Stored data entries:

════════════════

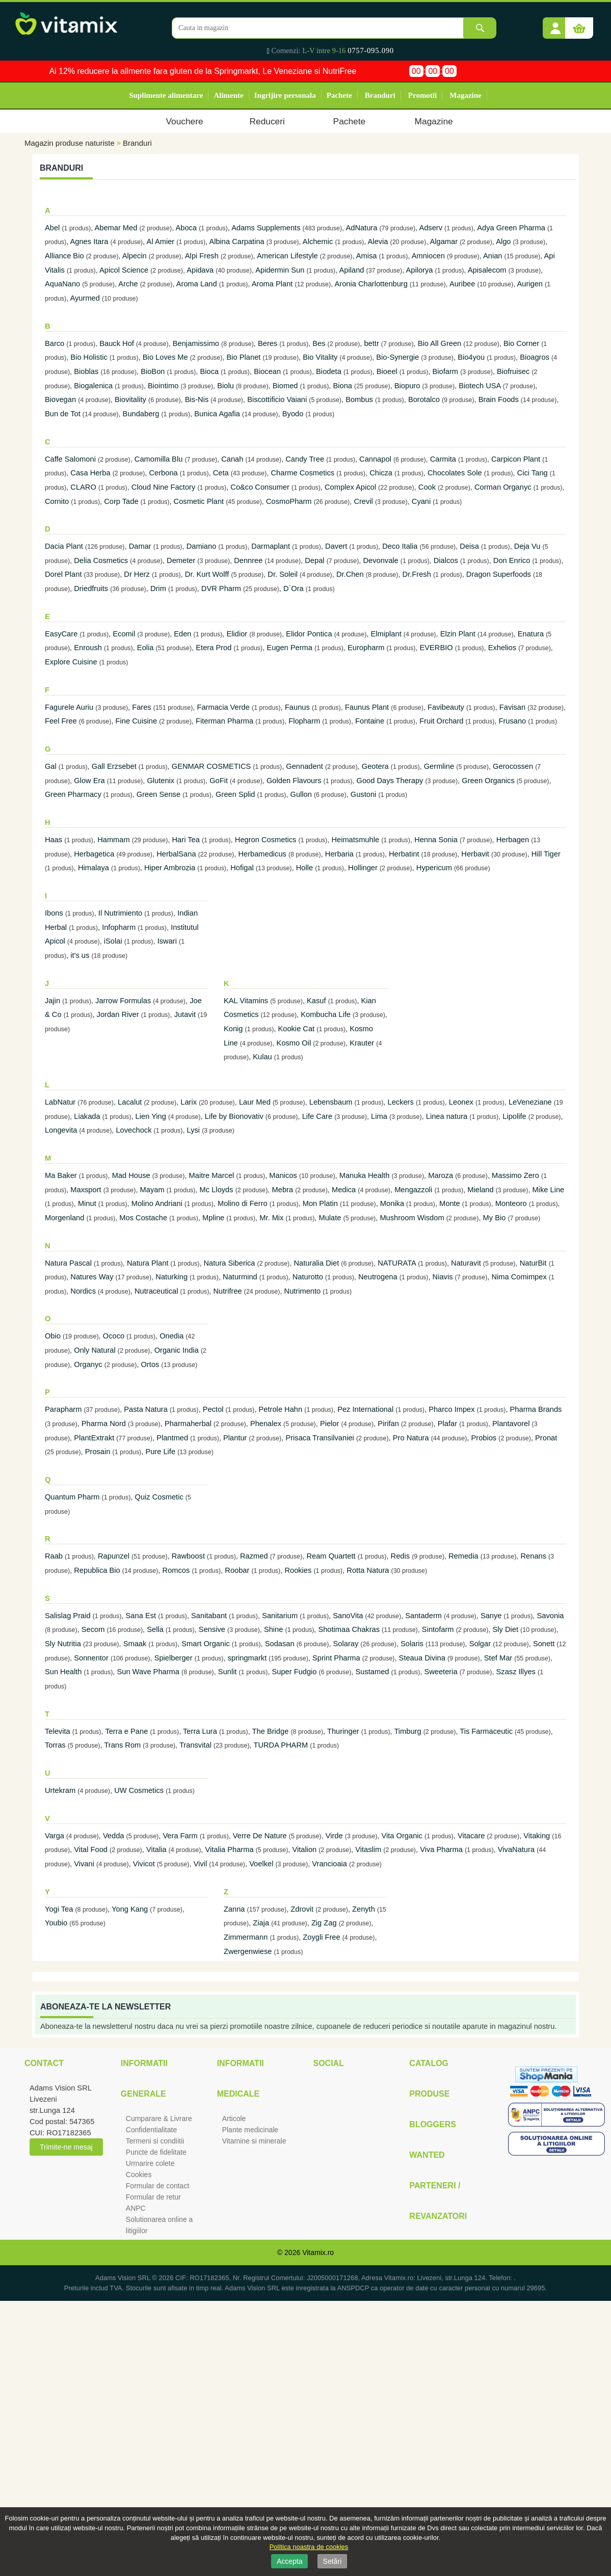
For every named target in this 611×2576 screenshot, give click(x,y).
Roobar (237, 1570)
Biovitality (130, 399)
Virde (334, 1836)
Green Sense (158, 794)
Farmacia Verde (223, 707)
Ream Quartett (330, 1556)
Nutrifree (228, 1291)
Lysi (193, 1130)
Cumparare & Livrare (159, 2118)
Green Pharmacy (74, 794)
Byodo (293, 414)
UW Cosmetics (139, 1790)
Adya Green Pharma (511, 228)
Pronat (546, 1438)
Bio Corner (521, 343)
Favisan (512, 707)
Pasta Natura (146, 1409)
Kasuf (316, 1001)
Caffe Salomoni (70, 459)
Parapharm (63, 1409)
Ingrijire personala (285, 95)
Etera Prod (213, 647)
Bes (318, 343)
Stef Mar (498, 1658)
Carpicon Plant (515, 459)
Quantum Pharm (72, 1497)
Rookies (297, 1570)
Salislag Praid (68, 1616)
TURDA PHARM (281, 1745)
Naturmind (240, 1277)
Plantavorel (510, 1423)
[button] (555, 24)
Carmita (443, 459)
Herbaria (339, 854)
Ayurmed (85, 298)
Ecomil (124, 634)
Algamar (444, 241)
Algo (503, 241)
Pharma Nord (104, 1423)
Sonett (543, 1644)
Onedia (171, 1336)
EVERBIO (436, 647)
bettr (371, 343)
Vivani (84, 1864)
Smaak (135, 1644)
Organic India (176, 1350)
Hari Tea (186, 840)
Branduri (380, 95)
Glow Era (89, 780)
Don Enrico (511, 560)
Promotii (422, 95)
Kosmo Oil (294, 1043)
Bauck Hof (116, 343)
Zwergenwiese (248, 1951)
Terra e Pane (126, 1731)
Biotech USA (479, 386)
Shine (273, 1629)
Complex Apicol (350, 487)
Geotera (375, 766)
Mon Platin (320, 1203)
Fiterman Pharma (224, 721)
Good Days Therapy (389, 780)
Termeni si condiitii (155, 2141)
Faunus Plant (367, 707)
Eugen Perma (289, 647)
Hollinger (363, 868)
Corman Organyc (503, 487)
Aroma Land (196, 284)
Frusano (512, 721)
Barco (54, 343)
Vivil (200, 1864)
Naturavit (466, 1263)
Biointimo (163, 386)
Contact (44, 2063)
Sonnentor (91, 1658)
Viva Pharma (441, 1849)
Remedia (463, 1556)
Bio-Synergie (397, 357)
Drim (158, 588)
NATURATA (397, 1263)
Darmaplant (270, 546)
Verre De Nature (260, 1836)
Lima (379, 1116)
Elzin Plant (457, 634)
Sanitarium (280, 1616)
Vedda (113, 1836)
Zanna (234, 1909)
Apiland (351, 270)
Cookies (139, 2174)
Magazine (465, 95)
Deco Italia (399, 546)
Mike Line (549, 1190)
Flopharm (304, 721)
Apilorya (419, 270)
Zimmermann (246, 1937)
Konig (233, 1029)
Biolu (225, 386)
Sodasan (280, 1644)
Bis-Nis (196, 399)
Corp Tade (121, 501)
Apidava (200, 270)
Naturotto (308, 1277)
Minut (88, 1203)
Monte (449, 1203)
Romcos (176, 1570)
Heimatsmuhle (355, 840)
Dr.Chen (350, 574)
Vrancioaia (329, 1864)
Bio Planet (244, 357)
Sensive (212, 1629)
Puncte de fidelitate (156, 2152)
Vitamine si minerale (254, 2141)
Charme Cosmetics (303, 473)
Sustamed (372, 1672)
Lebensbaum (331, 1102)
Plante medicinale (250, 2130)
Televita (57, 1731)
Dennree (248, 560)
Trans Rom (122, 1745)
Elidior (236, 634)
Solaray (346, 1644)
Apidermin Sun (279, 270)
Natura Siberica (229, 1263)
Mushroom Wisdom (412, 1218)
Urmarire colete (150, 2163)
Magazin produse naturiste (69, 143)
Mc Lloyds (216, 1190)
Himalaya (94, 868)
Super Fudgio (294, 1672)
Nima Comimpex (518, 1277)
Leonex (461, 1102)
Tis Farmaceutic (486, 1731)
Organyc (88, 1364)
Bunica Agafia (217, 414)
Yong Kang (130, 1909)
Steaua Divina (422, 1658)
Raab (54, 1556)
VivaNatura (516, 1849)
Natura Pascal (68, 1263)
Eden (182, 634)
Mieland (480, 1190)
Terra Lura (200, 1731)
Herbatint (404, 854)
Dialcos (446, 560)
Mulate (329, 1218)
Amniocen (428, 256)
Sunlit (227, 1672)
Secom (93, 1629)
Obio (53, 1336)
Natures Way (91, 1277)
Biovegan (60, 399)
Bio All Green (440, 343)
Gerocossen (513, 766)
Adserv (430, 228)
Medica (345, 1190)
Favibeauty (446, 707)
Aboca (186, 228)
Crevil (363, 501)
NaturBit (533, 1263)
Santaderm (423, 1616)
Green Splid (235, 794)
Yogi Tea (59, 1909)
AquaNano (62, 284)
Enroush (88, 647)
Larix (188, 1102)
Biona (342, 386)
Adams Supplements (265, 228)
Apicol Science (123, 270)
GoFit (218, 780)
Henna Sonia (436, 840)
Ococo (113, 1336)
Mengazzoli (413, 1190)
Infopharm (119, 927)
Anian (492, 256)
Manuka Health (364, 1175)
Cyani (421, 501)
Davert (336, 546)
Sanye (491, 1616)
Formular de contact (158, 2186)
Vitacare (471, 1836)
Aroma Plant (272, 284)
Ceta (221, 473)
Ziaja (261, 1923)
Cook (427, 487)
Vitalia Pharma (229, 1849)
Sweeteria (440, 1672)
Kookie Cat (296, 1029)
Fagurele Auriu (69, 707)
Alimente (228, 95)
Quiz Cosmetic (159, 1497)
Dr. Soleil (283, 574)
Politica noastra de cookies (309, 2547)
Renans (534, 1556)
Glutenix (160, 780)
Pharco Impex (451, 1409)
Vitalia (156, 1849)
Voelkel (261, 1864)
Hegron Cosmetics (266, 840)
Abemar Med (115, 228)
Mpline (213, 1218)
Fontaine (369, 721)
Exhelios (502, 647)
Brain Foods (499, 399)
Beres (267, 343)
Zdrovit (301, 1909)
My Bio (494, 1218)
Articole (234, 2118)
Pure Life (160, 1451)
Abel (52, 228)
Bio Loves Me (165, 357)
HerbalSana (176, 854)
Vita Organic (402, 1836)
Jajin (52, 1001)
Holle (304, 868)
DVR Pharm (221, 588)
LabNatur (60, 1102)
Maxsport (85, 1190)
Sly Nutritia (63, 1644)
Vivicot (144, 1864)
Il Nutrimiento (120, 913)
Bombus (359, 399)
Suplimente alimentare (166, 95)
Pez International (365, 1409)
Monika (392, 1203)
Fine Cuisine (136, 721)
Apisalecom (487, 270)
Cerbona (163, 473)
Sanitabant (209, 1616)
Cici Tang (533, 473)
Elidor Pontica (309, 634)
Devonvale (381, 560)
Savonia (550, 1616)
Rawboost (188, 1556)
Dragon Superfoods (498, 574)
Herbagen (512, 840)
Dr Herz (136, 574)
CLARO (83, 487)
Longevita (61, 1130)
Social (328, 2063)
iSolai (113, 941)
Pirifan (388, 1423)
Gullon (301, 794)
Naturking (171, 1277)
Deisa (469, 546)
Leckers (401, 1102)
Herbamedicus (262, 854)
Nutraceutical (156, 1291)
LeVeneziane (530, 1102)
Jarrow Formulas (123, 1001)
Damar (140, 546)
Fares (141, 707)
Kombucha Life (326, 1014)
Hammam (113, 840)
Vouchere (184, 121)
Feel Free (61, 721)
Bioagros (534, 357)
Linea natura (447, 1116)
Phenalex (265, 1423)
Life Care (317, 1116)
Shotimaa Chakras (349, 1629)
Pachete (339, 95)
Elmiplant (385, 634)
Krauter (362, 1043)
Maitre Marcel (211, 1175)
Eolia (145, 647)
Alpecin (134, 256)
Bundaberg (141, 414)
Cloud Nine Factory (163, 487)
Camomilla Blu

════════════════

What you give back should be exactly the lines of the entries above from the one containing "Jajin (52, 1001)" to the end, and nothing more.

Jajin (52, 1001)
Holle (304, 868)
DVR Pharm (221, 588)
LabNatur (60, 1102)
Maxsport (85, 1190)
Sly Nutritia (63, 1644)
Vivicot (144, 1864)
Il Nutrimiento (120, 913)
Bombus (359, 399)
Suplimente alimentare (166, 95)
Pez International (365, 1409)
Monika (392, 1203)
Fine Cuisine (136, 721)
Apisalecom (487, 270)
Cerbona (163, 473)
Sanitabant (209, 1616)
Cici Tang (533, 473)
Elidor Pontica (309, 634)
Devonvale (381, 560)
Savonia (550, 1616)
Rawboost (188, 1556)
Dragon Superfoods (498, 574)
Herbagen (512, 840)
Dr Herz (136, 574)
CLARO (83, 487)
Longevita (61, 1130)
Social (328, 2063)
iSolai (113, 941)
Pirifan (388, 1423)
Gullon (301, 794)
Naturking (171, 1277)
Deisa (469, 546)
Leckers (401, 1102)
Herbamedicus (262, 854)
Nutraceutical (156, 1291)
LeVeneziane (530, 1102)
Jarrow Formulas (123, 1001)
Damar (140, 546)
Fares (141, 707)
Kombucha Life (326, 1014)
Hammam (113, 840)
Vouchere (184, 121)
Feel Free (61, 721)
Bioagros (534, 357)
Linea natura (447, 1116)
Phenalex (265, 1423)
Life Care (317, 1116)
Shotimaa Chakras (349, 1629)
Pachete (339, 95)
Elmiplant (385, 634)
Krauter (362, 1043)
Maitre Marcel (211, 1175)
Eolia (145, 647)
Alpecin (134, 256)
Bundaberg (141, 414)
Cloud Nine Factory (163, 487)
Camomilla Blu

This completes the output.